The 12 Stages Of Taking A Red-Eye Flight
Full disclosure: I took a red-eye flight last night, and I think my body is dying. Good night, y'all!
Stage 1: You're planning a vacay, when you notice an option that seems like a really great idea.
Because with the Red-Eye, you can sleep through the flight, and not lose a day of travel!
So you buy your tickets, get a cutesy sleep kit ready, and off you go to Red-Eye heaven!
Stage 2: To celebrate your awesome travel style, you decide to indulge with a little nip on the plane.
Stage 3: The plane takes off, and the surge of crying commences.
Stage 4: You attempt to sleep through the noise, like a champ.
You try various positions.
Bring out the heavy artillery. (i.e. A neck pillow and headphones with ambient noise.)
And sometimes even rely on the kindness of your seat mates.
But none of that ever really works, because someone is always reclining their chair into your lap.
OR THE CHILDREN ARE STILL AWAKE AND TAUNTING YOU.
Stage 5: Acceptance that you will stay awake.
Stage 6: Try to keep busy for the next million hours of flight time.
It goes fairly well, until all of the electronic fun runs out of juice...
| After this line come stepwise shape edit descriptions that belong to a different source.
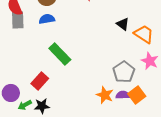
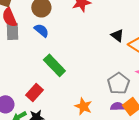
blue semicircle: (47, 19) -> (41, 30), turned 49
orange star: (105, 95) -> (83, 106), moved

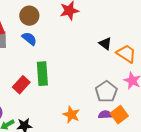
green rectangle: (54, 65) -> (42, 74), turned 40
red rectangle: (34, 92) -> (21, 85), moved

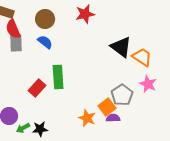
black triangle: (105, 44) -> (121, 47), size x1.6
purple semicircle: (105, 115) -> (113, 118), moved
orange square: (119, 115) -> (107, 107), moved

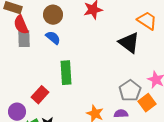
orange trapezoid: (142, 57) -> (147, 21), moved
red rectangle: (37, 88) -> (40, 95), moved
orange square: (107, 107) -> (147, 103), moved

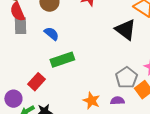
blue semicircle: (53, 38) -> (51, 34), moved
green rectangle: (66, 73) -> (62, 60), turned 75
And you're left with a book, which just makes you sleepy and reminds you that it's impossible to sleep.
Stage 7: Deciding to explore the cabin and stretch your legs in the super spacious bathroom.
Stage 8: Blinding rage, when you realize there are still HOURS left on the flight.
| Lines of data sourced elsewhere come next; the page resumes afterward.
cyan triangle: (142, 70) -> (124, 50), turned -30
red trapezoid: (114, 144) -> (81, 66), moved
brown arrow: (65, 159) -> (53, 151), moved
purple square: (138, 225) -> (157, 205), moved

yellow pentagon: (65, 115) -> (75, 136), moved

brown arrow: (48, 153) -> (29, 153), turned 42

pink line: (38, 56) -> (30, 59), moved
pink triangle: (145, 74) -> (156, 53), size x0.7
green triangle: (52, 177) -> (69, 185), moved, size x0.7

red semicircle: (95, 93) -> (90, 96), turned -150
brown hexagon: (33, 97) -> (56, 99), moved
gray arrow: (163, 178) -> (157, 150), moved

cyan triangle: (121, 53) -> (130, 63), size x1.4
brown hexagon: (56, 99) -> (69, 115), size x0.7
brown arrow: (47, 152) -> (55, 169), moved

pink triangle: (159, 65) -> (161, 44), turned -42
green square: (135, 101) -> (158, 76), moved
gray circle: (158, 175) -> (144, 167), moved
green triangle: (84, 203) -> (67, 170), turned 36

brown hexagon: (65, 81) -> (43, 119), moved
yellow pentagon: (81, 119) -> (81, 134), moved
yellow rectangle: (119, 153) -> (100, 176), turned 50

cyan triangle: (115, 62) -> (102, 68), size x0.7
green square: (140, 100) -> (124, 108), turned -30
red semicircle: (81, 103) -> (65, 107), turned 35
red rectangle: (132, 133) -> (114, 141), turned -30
Stage 9: Praying to someone, anyone, that the flight will end soon.
Stage 10: Accepting a coffee from a flight attendant out of boredom.
Stage 11: Finally, after hours of waiting for the plane to land, you fall asleep just as the wheels hit the tarmac.
Stage 12: VICTORY IS YOURS!
The plane has landed, and you can go on to live a full and happy life!
...That is, until you realize you realize it's only 7 a.m., and you have a whole day of being awake ahead of you.